#### EXERCISE DATA:
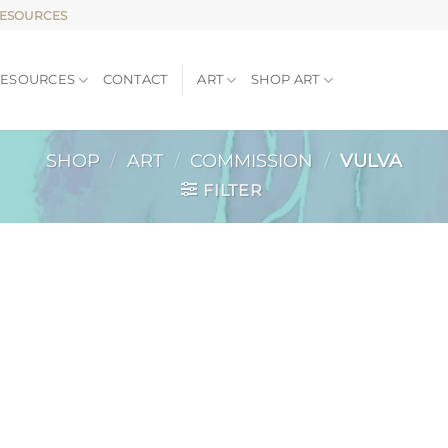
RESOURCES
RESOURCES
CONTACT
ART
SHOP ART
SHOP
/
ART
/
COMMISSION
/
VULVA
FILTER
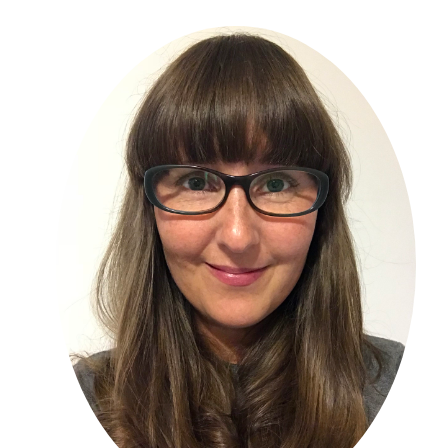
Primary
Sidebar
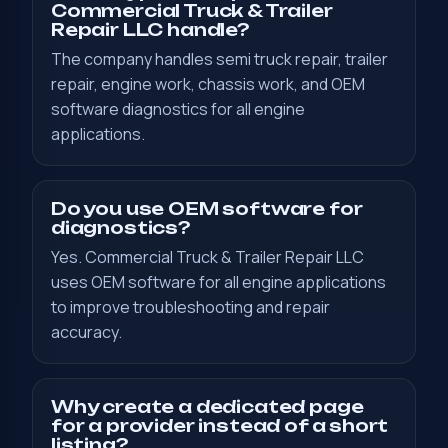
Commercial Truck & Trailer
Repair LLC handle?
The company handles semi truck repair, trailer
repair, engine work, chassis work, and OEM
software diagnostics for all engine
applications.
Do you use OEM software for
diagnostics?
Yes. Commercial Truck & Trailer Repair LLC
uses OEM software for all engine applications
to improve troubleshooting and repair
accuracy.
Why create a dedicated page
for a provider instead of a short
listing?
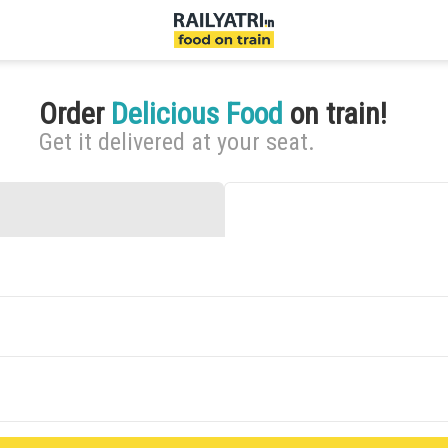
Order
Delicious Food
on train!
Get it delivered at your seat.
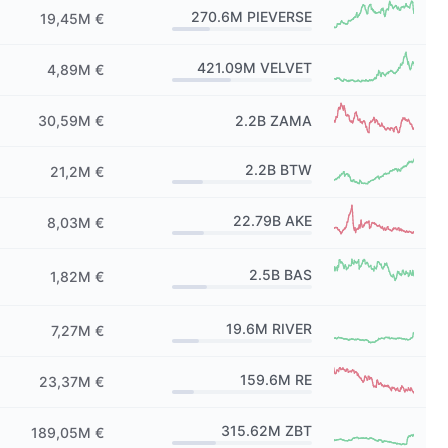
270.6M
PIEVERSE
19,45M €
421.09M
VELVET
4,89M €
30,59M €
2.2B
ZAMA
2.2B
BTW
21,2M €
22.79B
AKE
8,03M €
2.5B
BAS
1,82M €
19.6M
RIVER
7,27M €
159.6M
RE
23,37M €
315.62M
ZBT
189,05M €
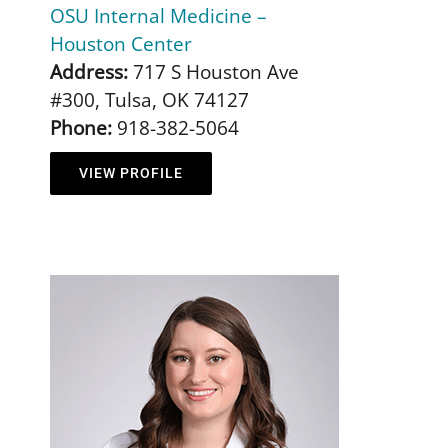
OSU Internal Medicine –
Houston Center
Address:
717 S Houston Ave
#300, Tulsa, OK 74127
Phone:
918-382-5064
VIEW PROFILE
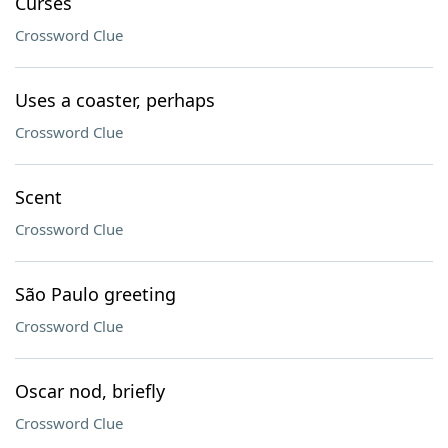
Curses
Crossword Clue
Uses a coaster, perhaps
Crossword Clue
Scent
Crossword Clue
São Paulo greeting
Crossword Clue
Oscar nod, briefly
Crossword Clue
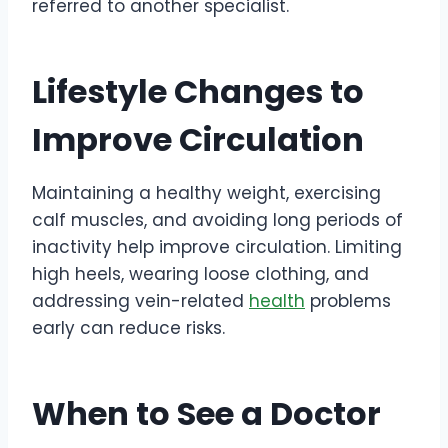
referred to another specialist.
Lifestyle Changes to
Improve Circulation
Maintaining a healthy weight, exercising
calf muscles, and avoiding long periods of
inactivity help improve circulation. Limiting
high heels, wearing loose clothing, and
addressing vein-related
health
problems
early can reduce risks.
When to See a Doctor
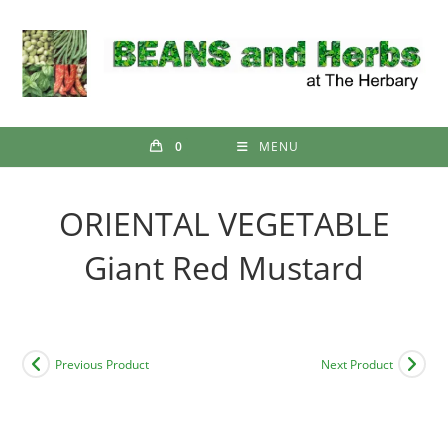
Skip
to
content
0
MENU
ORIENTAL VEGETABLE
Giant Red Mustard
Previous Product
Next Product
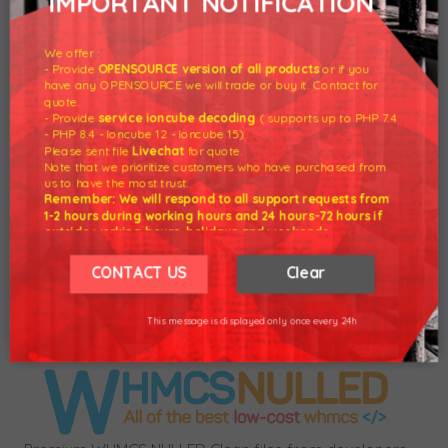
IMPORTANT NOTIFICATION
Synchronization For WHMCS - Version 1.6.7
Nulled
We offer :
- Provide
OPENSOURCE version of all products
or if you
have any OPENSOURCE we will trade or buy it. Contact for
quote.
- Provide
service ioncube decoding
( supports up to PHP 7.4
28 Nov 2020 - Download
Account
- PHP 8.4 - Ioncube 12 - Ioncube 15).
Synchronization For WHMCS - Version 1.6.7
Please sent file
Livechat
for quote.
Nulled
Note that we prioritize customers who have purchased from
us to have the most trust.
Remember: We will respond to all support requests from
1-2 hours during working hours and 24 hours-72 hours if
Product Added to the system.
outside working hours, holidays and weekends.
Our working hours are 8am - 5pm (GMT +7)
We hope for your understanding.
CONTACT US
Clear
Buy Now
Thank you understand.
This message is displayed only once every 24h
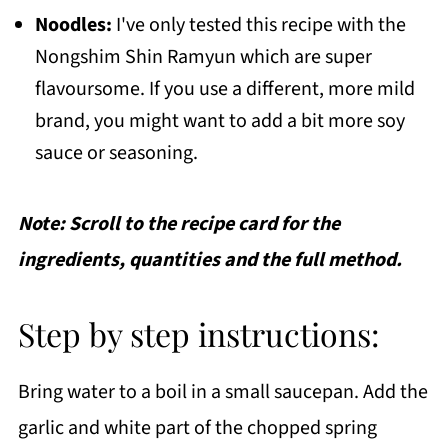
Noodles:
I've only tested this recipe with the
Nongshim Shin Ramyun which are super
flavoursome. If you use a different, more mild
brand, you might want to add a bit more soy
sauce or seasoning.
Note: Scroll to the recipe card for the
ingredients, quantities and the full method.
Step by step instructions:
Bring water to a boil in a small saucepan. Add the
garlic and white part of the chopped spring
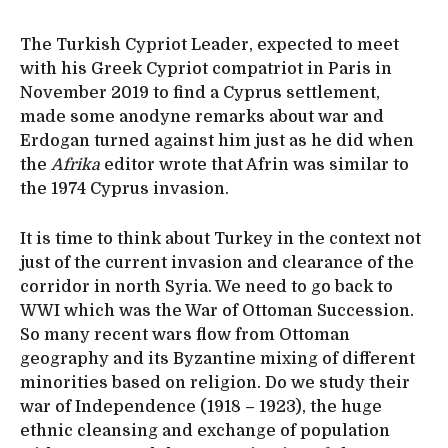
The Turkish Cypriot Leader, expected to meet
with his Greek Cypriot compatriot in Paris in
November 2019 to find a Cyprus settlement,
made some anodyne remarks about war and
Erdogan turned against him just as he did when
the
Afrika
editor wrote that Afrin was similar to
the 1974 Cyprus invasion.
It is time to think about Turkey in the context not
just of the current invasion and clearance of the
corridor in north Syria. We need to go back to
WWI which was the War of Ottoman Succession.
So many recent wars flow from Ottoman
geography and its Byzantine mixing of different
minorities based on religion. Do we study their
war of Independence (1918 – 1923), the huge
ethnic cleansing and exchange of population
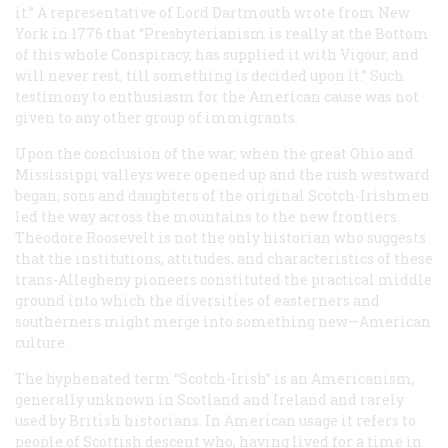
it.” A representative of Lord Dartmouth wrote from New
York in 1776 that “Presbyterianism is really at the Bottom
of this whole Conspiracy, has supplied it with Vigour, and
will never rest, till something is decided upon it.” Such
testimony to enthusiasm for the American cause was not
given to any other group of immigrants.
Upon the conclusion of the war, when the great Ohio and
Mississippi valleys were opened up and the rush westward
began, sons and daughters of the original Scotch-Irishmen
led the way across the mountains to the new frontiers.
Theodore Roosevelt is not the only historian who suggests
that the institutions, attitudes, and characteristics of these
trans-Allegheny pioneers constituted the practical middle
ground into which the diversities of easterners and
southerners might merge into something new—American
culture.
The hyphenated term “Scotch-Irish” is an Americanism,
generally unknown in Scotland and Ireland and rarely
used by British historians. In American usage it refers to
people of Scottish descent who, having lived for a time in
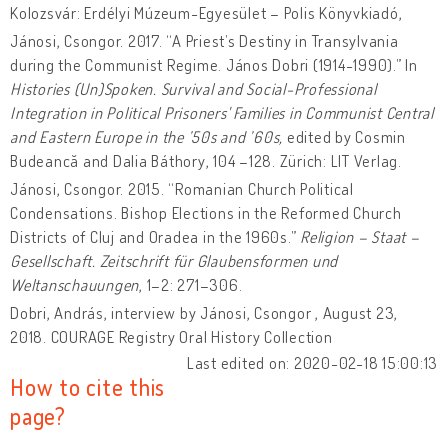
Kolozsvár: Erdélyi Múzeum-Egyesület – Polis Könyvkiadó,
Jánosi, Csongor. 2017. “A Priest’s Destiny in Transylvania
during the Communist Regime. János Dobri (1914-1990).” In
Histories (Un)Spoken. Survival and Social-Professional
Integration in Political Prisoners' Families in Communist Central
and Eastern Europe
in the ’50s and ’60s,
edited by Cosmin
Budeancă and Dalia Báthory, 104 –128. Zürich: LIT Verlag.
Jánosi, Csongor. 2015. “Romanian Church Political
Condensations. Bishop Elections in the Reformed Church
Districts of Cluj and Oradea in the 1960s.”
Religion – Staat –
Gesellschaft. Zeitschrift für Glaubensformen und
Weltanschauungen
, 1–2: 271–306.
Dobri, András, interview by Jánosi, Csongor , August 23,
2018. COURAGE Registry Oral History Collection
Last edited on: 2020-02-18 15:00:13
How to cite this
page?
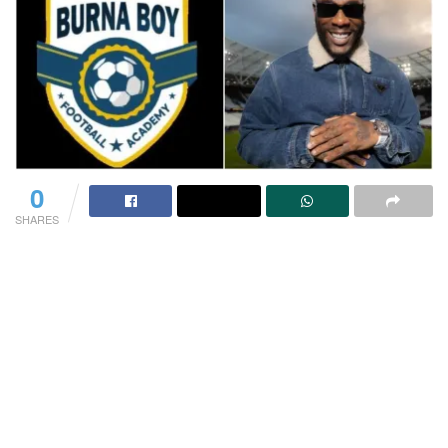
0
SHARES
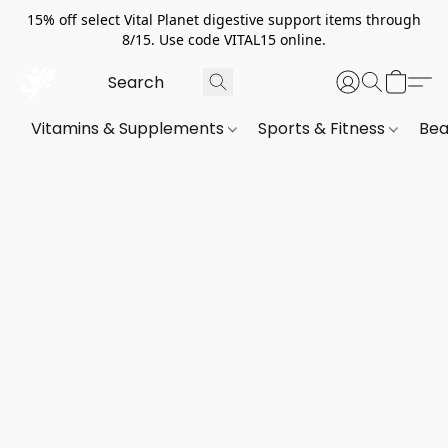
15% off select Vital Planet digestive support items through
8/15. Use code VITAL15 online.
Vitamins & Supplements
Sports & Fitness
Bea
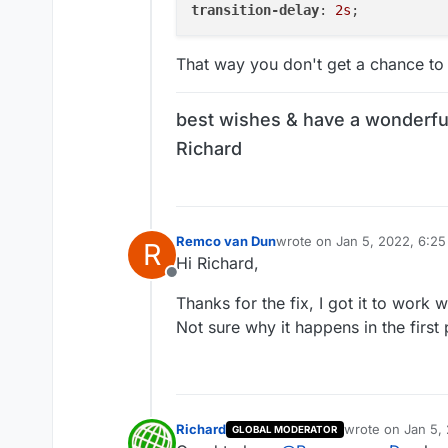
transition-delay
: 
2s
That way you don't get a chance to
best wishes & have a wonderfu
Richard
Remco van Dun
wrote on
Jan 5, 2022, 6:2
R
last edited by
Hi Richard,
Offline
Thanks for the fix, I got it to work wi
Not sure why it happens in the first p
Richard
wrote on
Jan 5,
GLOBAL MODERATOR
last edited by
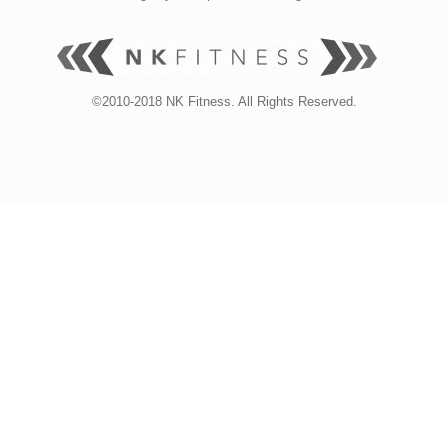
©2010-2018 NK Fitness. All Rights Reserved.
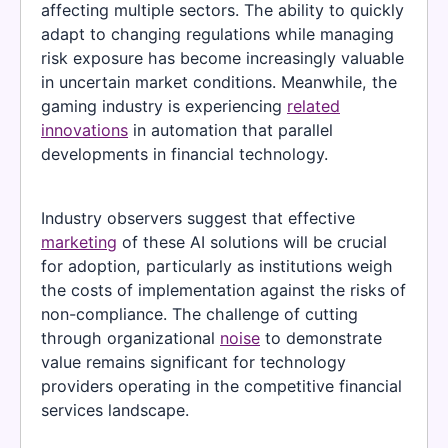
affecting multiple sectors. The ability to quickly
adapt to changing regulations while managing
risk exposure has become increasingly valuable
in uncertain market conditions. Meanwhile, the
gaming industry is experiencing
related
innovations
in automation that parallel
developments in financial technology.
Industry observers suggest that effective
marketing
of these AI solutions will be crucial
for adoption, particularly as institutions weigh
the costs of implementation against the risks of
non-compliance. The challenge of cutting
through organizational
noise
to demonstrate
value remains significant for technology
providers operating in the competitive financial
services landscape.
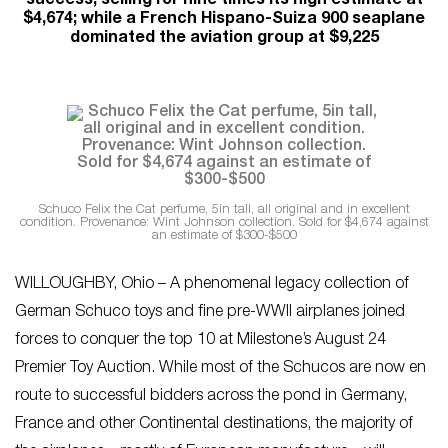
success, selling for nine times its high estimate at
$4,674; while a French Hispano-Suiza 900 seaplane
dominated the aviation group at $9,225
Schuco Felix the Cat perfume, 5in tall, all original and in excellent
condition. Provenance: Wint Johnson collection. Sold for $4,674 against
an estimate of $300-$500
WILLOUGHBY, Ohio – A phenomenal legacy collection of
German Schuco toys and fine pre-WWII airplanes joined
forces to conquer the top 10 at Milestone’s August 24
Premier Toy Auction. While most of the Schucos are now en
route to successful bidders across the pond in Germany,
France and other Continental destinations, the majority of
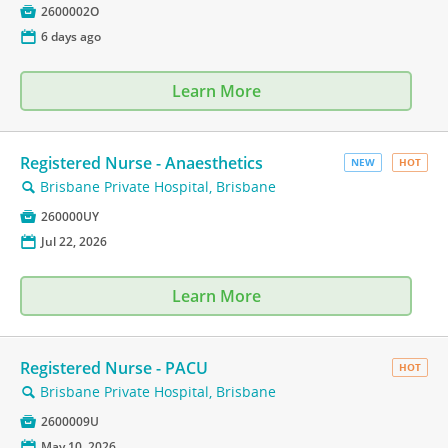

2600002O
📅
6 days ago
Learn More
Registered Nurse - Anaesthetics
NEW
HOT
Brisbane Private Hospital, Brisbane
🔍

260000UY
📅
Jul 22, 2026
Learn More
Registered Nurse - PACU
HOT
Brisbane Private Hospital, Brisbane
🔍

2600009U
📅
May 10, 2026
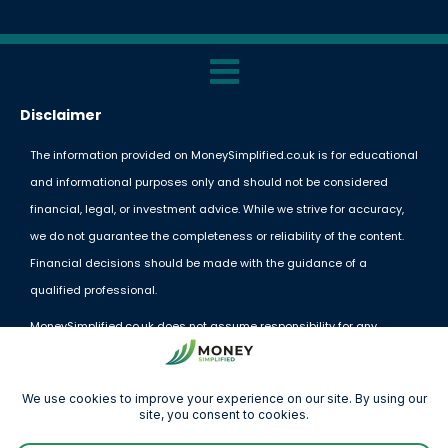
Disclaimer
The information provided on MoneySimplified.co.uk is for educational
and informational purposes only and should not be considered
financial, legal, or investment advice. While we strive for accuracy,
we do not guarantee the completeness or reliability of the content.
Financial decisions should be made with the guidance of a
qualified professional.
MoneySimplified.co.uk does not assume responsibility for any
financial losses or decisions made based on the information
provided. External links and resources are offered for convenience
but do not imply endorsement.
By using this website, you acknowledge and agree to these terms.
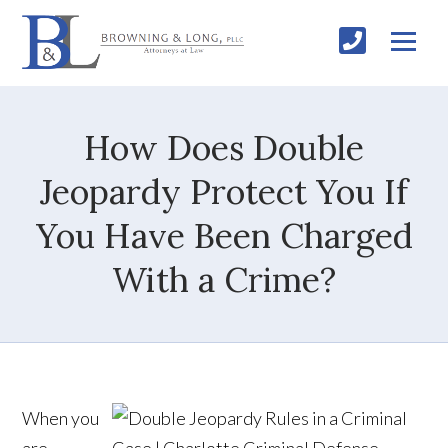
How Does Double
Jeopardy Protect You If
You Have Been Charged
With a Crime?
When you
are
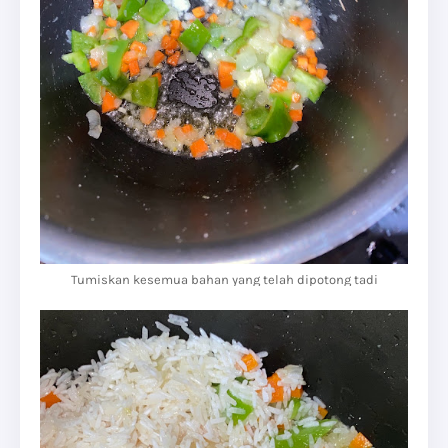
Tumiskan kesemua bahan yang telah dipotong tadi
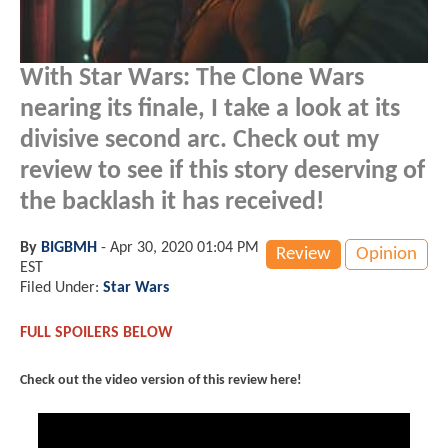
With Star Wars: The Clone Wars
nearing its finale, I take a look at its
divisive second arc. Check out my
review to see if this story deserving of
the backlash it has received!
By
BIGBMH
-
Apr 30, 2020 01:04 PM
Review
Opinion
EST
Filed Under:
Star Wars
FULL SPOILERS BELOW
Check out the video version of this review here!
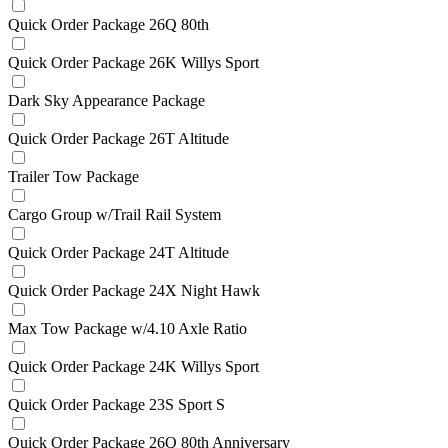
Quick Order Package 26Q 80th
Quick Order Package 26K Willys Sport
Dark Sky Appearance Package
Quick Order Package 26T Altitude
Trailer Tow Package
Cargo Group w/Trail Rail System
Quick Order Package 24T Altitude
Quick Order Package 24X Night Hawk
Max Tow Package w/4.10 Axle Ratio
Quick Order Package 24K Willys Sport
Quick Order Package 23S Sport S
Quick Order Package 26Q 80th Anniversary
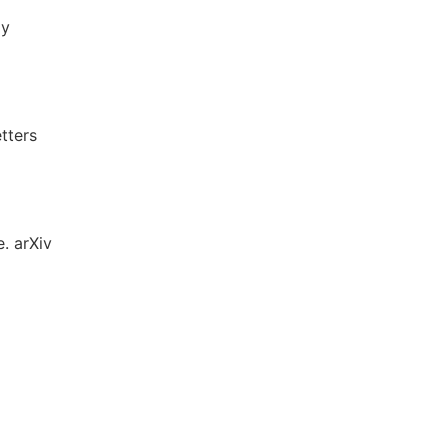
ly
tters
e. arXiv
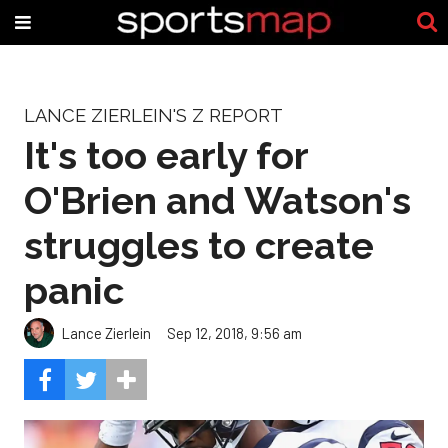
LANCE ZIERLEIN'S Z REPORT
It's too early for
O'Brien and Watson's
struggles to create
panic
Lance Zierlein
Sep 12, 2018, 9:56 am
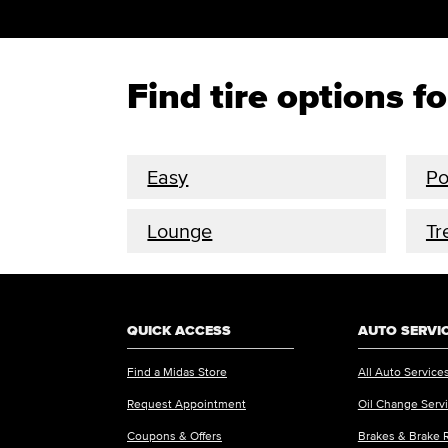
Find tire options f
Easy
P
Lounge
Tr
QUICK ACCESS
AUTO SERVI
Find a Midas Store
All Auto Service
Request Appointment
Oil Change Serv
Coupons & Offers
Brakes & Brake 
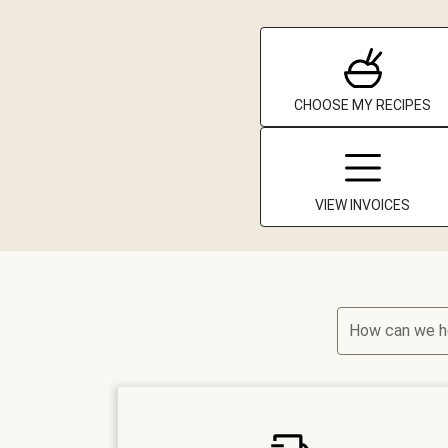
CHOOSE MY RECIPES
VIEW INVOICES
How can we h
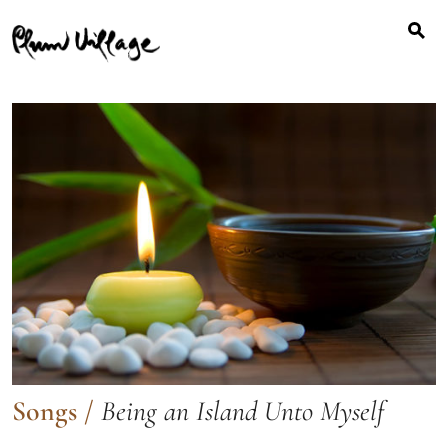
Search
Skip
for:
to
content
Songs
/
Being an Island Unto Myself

#### TASK DETAILS:
Lines of the material that contain the word "wrote" are to be gathered.

#### SOLUTION BELOW:
editor wrote that Afrin was similar to
it.” A representative of Lord Dartmouth wrote from New
wrote on
wrote on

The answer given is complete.